La décision marocaine a provoqué un véritable coup de théâtre. À seulement 60 jours de l’événement, la CAF s’est retrouvée face à un défi logistique majeur. Il fallait trouver, en un temps record, un pays capable d’assurer l’accueil des sélections, la disponibilité des stades et l’ensemble des exigences organisationnelles. Pretoria a rapidement levé la main.
Présente lors de la cérémonie de la Hollywoodbets Super League, la vice-ministre sud-africaine des Sports, Peace Mabe, a confirmé l’engagement de son pays : « Lorsque le Maroc a indiqué qu’il n’était pas prêt, nous avons répondu présents. Nous disposons des infrastructures nécessaires. Nous avons organisé la Coupe du monde 2010, nous sommes prêts », a-t-elle assuré. Un message clair, destiné à rassurer la CAF et les équipes engagées.
Ce retrait tardif interpelle. Il intervient dans un contexte sensible, marqué par des sanctions récemment infligées par la CAF à la suite d’un match face au Sénégal. Au Maroc, plusieurs analystes évoquent un malaise plus profond. Certains s’interrogent sur l’état des relations entre le président de la CAF, Patrice Motsepe, et Fouzi Lekjaa, vice-président de l’instance et président de la Fédération royale marocaine de football. Aucune confirmation officielle n’existe, mais la finale de la CAN 2025 perdue à domicile et les décisions disciplinaires récentes nourrissent les spéculations.

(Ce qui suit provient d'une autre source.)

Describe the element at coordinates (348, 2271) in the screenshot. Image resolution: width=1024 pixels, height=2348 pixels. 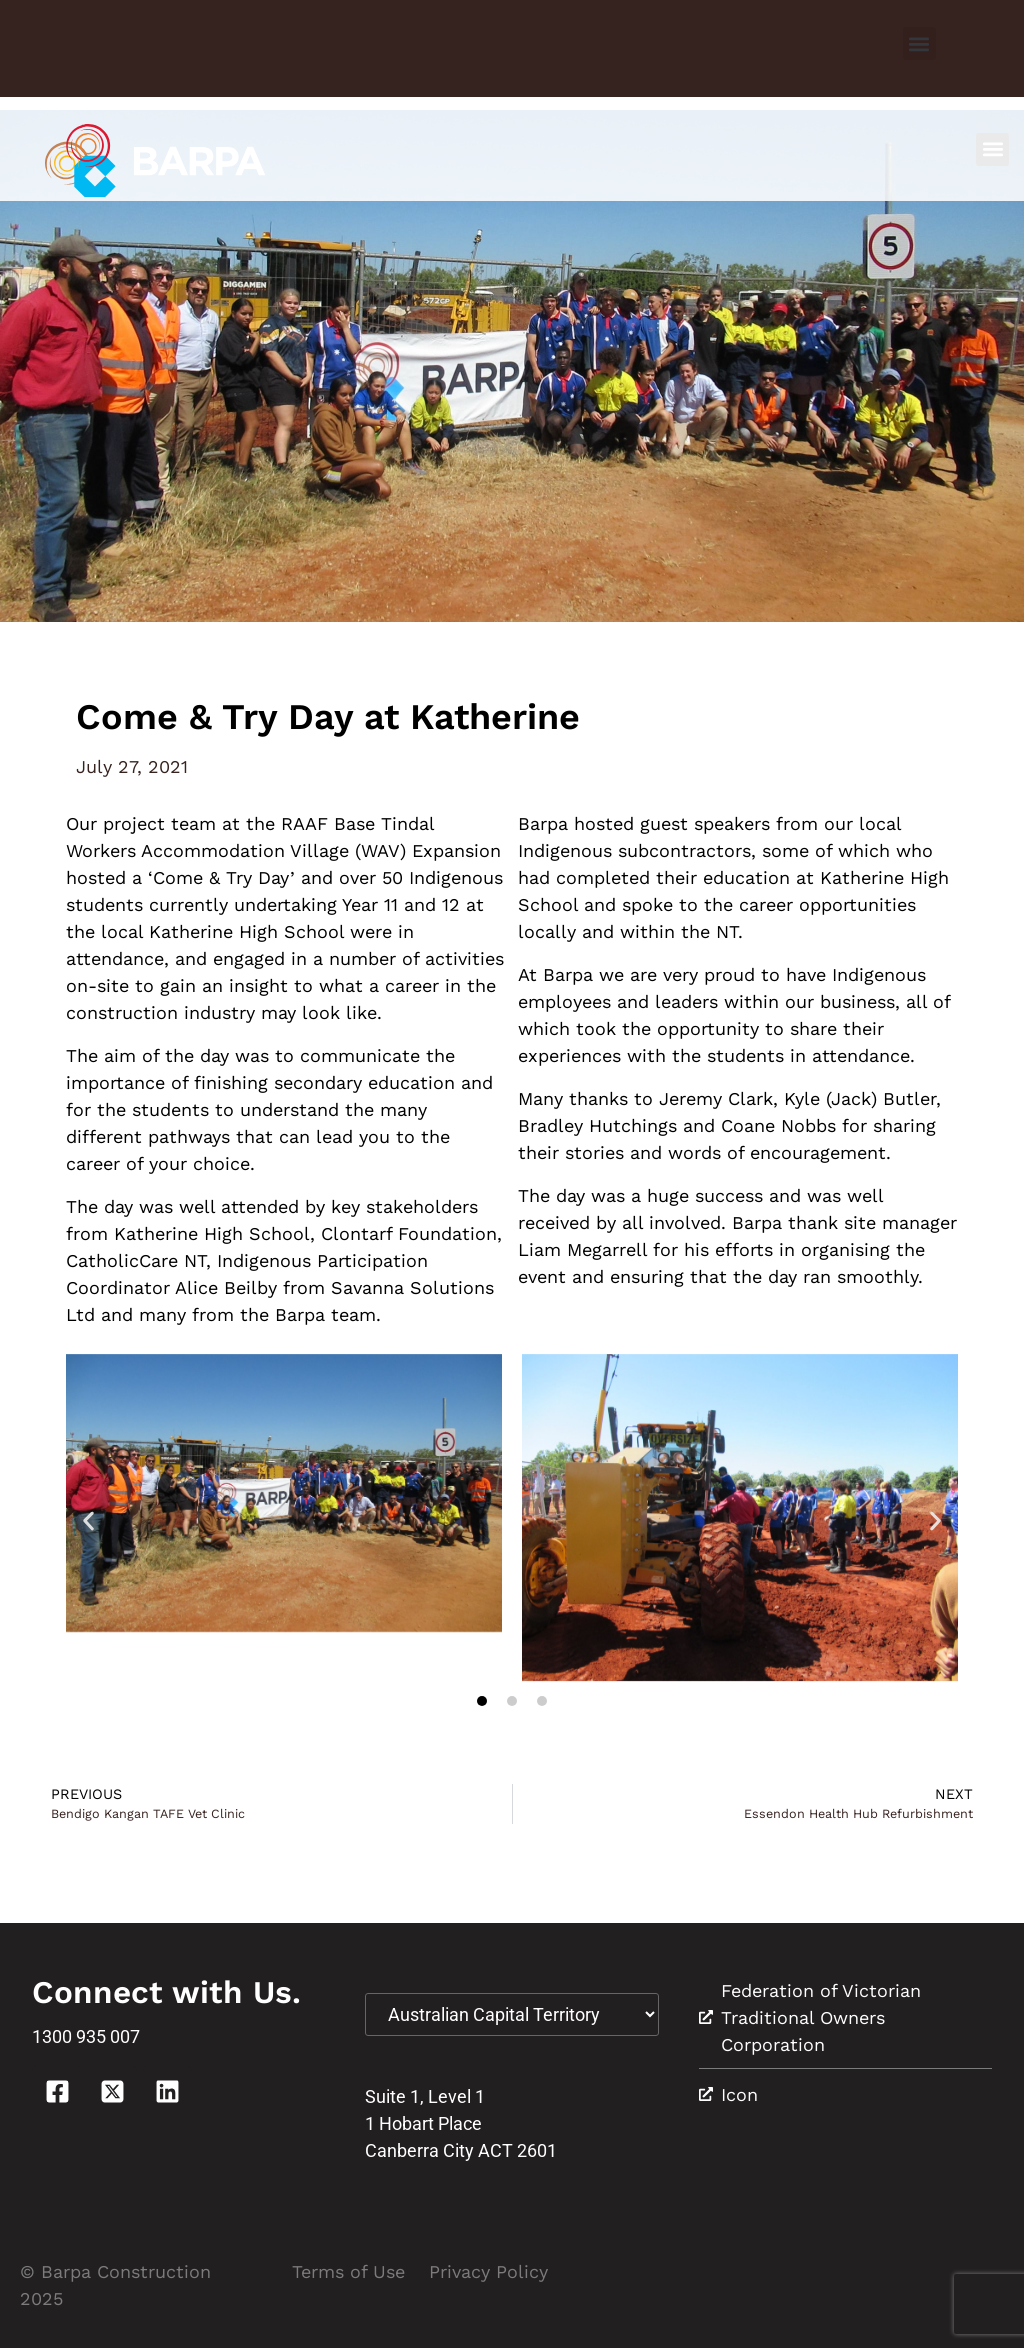
I see `Terms of Use` at that location.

Sur le plan réglementaire, les textes de la CAF sont sans ambiguïté. Tout pays hôte qui se retire à moins de six mois du tournoi s’expose à de lourdes sanctions. Celles-ci incluent une amende de 250 000 dollars, la prise en charge des préjudices financiers et moraux, ainsi qu’une suspension des deux prochaines CAN féminines pour la sélection concernée.
Si ces sanctions venaient à être appliquées, le Maroc ne participerait pas à la CAN féminine 2026, pourtant qualificative pour la Coupe du monde 2027. Les Lionnes de l’Atlas, placées dans le groupe A, devaient notamment affronter l’Algérie et le Sénégal.
Ce précédent rappelle un épisode marquant. En 2015, le Maroc s’était déjà retiré de l’organisation d’une CAN, invoquant alors les risques sanitaires liés à l’épidémie d’Ebola.
Au-delà du changement de pays hôte, ce retrait pourrait rebattre les cartes sur le plan sportif. Une éventuelle exclusion du Maroc modifierait profondément la course à la qualification pour la Coupe du monde féminine 2027… et pourrait même redistribuer les chances dans la lutte pour le titre continental.